__TASK OBJECTIVE__. Your response should contain each line of the data that includes "timeline".

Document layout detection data
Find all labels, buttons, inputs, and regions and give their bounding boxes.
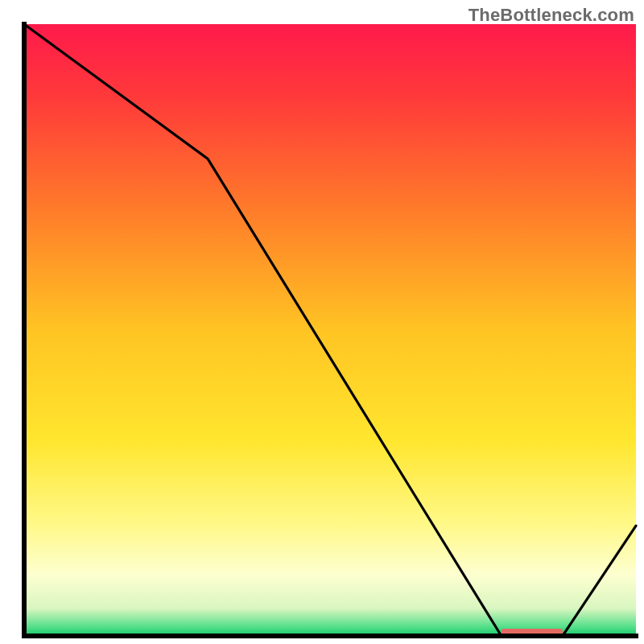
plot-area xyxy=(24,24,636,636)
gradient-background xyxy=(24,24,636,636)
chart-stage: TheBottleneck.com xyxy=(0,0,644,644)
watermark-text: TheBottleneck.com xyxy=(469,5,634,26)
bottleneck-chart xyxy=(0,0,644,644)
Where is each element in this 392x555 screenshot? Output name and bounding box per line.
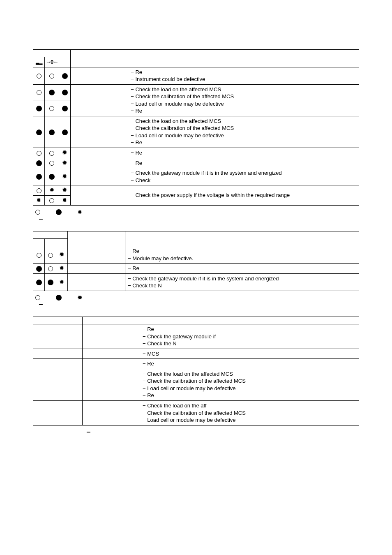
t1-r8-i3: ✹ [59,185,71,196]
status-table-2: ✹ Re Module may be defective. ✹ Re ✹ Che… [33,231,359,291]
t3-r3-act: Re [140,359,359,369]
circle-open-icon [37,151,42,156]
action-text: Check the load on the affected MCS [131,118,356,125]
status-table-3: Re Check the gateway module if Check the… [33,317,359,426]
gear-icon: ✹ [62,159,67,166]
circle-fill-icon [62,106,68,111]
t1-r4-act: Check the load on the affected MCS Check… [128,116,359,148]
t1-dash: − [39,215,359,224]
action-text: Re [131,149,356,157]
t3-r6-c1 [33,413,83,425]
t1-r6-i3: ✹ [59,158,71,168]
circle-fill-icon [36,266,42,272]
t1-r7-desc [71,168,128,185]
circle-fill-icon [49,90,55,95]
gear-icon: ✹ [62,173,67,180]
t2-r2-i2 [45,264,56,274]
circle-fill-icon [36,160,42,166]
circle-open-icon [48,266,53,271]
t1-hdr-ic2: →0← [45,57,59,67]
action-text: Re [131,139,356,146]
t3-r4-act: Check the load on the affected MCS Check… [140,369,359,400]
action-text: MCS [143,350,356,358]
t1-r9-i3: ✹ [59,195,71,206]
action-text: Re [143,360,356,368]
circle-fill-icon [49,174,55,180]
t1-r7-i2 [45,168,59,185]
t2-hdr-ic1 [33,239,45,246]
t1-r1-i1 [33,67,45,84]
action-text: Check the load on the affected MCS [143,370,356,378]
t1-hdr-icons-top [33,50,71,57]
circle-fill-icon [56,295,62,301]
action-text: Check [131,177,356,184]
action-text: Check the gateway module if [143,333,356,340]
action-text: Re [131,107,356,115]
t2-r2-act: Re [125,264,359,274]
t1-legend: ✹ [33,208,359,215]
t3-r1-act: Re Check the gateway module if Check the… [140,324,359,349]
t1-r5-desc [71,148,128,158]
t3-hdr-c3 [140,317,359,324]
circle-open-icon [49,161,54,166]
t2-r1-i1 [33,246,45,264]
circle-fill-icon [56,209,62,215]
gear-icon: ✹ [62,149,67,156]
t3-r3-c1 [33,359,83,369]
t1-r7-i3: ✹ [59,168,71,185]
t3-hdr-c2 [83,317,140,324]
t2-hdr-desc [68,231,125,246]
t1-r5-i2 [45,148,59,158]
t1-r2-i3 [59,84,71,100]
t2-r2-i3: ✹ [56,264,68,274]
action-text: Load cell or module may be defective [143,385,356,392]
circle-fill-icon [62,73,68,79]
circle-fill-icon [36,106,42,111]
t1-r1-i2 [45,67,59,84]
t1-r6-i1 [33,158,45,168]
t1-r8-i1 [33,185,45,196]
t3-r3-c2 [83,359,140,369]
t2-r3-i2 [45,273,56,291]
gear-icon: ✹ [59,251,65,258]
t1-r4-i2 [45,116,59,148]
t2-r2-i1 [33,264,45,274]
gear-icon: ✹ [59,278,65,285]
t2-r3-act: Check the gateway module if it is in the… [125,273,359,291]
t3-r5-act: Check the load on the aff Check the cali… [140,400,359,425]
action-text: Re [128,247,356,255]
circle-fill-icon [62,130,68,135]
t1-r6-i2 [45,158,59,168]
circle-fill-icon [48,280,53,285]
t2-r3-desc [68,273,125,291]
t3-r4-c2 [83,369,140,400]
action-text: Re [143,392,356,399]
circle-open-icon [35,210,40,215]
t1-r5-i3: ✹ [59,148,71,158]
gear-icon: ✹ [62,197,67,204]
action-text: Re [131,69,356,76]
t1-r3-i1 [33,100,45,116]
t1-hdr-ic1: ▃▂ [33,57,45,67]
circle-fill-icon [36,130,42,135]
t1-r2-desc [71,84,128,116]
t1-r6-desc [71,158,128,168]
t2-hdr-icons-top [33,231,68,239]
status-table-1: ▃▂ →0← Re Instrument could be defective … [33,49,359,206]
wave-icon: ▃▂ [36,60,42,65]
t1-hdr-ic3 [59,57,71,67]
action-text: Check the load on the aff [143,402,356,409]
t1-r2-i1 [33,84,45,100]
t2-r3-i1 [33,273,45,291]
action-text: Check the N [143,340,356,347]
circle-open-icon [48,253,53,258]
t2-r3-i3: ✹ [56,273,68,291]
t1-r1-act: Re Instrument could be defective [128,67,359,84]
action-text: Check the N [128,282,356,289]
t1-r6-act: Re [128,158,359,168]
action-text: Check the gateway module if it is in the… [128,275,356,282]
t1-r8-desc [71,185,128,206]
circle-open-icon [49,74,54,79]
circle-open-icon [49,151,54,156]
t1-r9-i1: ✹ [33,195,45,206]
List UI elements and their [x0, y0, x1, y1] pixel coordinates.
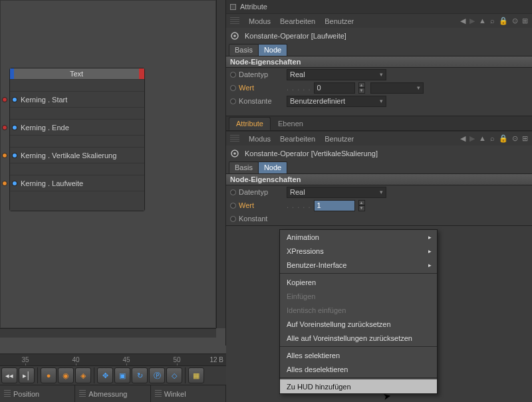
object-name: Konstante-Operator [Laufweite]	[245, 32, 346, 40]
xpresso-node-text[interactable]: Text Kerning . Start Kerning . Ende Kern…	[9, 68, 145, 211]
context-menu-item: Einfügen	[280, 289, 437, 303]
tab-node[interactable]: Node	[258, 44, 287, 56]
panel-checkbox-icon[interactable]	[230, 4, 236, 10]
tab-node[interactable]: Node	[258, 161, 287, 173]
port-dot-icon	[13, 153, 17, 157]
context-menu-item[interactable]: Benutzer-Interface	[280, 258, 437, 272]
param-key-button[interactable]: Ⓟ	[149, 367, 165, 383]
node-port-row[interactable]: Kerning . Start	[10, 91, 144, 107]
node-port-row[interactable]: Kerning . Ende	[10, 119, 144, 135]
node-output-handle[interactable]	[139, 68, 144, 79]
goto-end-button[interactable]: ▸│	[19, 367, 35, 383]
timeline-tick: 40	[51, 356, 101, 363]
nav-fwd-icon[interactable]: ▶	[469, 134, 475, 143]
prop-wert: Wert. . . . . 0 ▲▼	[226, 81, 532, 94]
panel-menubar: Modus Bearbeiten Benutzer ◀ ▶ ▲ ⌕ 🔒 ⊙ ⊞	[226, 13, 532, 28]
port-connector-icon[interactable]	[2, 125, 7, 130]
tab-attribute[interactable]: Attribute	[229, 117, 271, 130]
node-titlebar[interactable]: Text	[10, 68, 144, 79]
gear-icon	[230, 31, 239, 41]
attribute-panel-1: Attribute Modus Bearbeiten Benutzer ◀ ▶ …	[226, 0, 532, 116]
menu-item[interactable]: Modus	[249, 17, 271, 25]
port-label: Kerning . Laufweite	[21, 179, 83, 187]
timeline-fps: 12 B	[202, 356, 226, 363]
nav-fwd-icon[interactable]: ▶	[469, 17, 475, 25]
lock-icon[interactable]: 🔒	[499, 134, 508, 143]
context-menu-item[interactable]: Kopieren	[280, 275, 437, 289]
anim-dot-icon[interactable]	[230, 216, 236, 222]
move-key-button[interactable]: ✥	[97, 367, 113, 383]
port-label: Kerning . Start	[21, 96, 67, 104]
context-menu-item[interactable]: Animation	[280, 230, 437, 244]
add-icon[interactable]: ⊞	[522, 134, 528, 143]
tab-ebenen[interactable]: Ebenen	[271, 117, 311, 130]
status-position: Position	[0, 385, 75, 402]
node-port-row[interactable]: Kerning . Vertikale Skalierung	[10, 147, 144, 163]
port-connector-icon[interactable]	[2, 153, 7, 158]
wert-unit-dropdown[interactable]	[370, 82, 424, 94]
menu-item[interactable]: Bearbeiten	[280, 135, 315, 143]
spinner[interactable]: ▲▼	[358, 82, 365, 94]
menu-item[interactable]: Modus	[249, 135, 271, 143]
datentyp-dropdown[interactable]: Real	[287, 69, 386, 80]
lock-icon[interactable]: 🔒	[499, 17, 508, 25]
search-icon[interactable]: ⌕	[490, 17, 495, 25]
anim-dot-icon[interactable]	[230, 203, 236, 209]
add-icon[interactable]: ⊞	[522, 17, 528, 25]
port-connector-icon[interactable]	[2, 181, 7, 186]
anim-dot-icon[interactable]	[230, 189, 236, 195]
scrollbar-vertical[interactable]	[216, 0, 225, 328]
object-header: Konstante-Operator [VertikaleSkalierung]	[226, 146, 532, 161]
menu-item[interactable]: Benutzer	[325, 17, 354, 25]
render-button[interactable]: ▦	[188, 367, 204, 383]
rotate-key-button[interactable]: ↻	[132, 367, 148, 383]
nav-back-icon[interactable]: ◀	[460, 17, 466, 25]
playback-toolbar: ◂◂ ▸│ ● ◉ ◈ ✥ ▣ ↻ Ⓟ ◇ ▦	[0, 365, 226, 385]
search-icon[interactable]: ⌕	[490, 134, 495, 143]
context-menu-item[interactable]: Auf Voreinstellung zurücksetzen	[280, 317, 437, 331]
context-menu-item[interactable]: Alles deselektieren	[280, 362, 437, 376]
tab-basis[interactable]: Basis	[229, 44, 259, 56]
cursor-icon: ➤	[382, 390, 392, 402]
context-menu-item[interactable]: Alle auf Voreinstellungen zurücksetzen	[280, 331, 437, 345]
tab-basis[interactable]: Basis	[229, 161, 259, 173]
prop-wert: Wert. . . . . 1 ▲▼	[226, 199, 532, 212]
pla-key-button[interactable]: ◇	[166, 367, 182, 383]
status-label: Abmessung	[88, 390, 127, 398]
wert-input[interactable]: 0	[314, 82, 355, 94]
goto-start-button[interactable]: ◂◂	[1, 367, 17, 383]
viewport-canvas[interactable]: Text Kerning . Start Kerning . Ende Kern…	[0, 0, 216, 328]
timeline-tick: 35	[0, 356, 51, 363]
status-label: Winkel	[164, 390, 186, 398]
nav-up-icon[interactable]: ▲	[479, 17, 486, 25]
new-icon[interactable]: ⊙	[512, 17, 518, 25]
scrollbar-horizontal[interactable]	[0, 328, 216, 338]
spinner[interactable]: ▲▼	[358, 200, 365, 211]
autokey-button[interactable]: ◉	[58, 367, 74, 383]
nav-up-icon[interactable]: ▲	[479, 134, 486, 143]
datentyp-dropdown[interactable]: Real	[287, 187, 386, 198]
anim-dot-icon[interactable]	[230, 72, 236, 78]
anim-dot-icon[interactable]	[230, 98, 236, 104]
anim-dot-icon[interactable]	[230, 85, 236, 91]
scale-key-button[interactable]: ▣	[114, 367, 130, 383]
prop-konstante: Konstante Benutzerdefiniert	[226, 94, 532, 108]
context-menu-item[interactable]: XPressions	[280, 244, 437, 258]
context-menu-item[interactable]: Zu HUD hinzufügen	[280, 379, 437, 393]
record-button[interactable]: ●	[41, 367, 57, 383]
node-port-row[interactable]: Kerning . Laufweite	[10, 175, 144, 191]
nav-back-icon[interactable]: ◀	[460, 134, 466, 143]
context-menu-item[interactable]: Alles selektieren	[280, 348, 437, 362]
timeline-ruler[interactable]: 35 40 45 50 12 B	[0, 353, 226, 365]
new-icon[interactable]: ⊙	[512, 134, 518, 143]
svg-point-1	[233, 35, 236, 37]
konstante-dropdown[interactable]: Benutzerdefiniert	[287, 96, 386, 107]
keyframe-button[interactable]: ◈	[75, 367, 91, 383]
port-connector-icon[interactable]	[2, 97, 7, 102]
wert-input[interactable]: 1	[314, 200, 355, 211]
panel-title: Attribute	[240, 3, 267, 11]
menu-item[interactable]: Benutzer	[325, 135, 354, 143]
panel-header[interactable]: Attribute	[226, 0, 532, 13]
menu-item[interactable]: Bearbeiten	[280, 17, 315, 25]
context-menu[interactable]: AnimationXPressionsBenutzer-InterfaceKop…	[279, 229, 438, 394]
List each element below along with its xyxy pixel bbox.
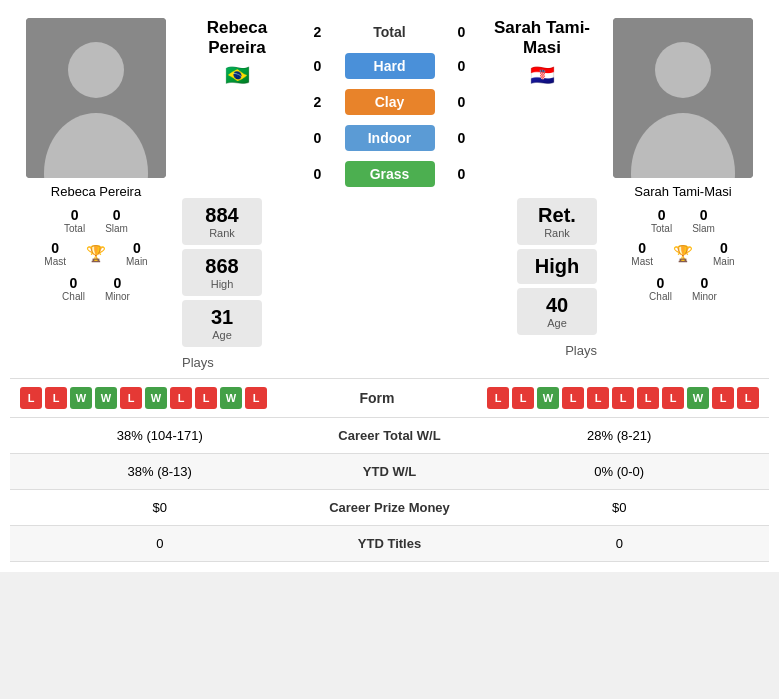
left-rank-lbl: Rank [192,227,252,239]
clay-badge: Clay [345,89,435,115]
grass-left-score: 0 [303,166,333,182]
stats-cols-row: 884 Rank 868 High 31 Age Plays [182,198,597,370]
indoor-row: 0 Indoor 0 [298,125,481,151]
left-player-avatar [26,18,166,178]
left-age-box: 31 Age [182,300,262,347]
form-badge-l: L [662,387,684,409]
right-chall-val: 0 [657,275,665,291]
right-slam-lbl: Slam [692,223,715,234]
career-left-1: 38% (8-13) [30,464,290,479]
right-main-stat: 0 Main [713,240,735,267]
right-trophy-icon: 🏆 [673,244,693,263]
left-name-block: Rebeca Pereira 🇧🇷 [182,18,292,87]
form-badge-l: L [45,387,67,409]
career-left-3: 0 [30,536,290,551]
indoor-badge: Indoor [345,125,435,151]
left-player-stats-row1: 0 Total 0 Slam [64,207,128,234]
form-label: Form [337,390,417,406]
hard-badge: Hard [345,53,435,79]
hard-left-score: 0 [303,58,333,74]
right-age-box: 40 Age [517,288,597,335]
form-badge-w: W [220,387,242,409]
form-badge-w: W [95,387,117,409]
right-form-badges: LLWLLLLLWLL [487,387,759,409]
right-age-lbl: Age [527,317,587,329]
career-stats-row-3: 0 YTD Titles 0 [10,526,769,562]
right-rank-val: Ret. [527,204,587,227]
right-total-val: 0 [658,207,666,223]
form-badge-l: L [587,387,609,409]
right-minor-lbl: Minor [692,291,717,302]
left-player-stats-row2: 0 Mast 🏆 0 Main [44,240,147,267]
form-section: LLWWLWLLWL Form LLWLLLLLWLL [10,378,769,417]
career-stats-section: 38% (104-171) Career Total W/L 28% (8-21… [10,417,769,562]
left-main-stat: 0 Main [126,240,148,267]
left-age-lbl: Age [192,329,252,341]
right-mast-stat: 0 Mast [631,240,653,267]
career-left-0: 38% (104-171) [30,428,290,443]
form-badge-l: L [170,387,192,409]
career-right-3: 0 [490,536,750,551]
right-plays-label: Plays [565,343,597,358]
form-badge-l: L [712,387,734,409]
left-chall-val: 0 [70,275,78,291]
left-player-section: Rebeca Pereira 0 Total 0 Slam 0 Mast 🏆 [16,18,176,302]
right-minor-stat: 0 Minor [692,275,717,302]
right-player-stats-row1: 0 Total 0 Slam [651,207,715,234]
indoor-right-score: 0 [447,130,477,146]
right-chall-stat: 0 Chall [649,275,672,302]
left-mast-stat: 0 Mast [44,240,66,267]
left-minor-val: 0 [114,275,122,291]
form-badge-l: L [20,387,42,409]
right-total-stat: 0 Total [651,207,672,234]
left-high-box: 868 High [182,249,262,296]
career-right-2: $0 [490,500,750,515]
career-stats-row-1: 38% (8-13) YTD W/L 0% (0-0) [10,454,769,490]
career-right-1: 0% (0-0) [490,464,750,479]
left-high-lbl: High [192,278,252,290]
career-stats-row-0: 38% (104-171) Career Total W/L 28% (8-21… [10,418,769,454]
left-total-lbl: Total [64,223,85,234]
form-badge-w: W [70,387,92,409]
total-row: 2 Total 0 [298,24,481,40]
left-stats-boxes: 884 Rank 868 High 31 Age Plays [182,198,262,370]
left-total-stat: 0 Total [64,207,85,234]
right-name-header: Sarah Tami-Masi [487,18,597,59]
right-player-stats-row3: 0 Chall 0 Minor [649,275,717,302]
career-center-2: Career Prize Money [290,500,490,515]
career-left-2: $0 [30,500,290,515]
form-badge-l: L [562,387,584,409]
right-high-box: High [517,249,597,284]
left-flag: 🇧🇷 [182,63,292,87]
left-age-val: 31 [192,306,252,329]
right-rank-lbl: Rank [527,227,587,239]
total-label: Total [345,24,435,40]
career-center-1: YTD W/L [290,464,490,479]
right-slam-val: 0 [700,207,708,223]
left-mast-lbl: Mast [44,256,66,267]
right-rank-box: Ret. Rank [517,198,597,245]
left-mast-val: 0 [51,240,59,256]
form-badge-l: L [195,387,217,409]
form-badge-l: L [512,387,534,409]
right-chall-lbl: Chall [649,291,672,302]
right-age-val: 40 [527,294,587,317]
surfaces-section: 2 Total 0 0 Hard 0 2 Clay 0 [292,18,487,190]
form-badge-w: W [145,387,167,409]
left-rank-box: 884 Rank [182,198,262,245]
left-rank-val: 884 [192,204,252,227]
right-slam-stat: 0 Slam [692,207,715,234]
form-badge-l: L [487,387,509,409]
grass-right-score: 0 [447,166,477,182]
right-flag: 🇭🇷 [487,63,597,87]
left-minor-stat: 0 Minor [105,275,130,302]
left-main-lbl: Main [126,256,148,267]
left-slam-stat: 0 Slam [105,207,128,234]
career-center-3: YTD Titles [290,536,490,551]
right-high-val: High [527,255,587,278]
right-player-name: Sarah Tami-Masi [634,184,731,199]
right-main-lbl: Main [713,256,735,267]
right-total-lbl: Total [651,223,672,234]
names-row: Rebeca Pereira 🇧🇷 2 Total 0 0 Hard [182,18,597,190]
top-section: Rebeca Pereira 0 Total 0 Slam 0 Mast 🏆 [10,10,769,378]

__TASK SOLUTION__.
timeline-tick: 40	[51, 356, 101, 363]
timeline-fps: 12 B	[202, 356, 226, 363]
timeline-tick: 35	[0, 356, 51, 363]
timeline-ruler[interactable]: 35 40 45 50 12 B	[0, 353, 226, 365]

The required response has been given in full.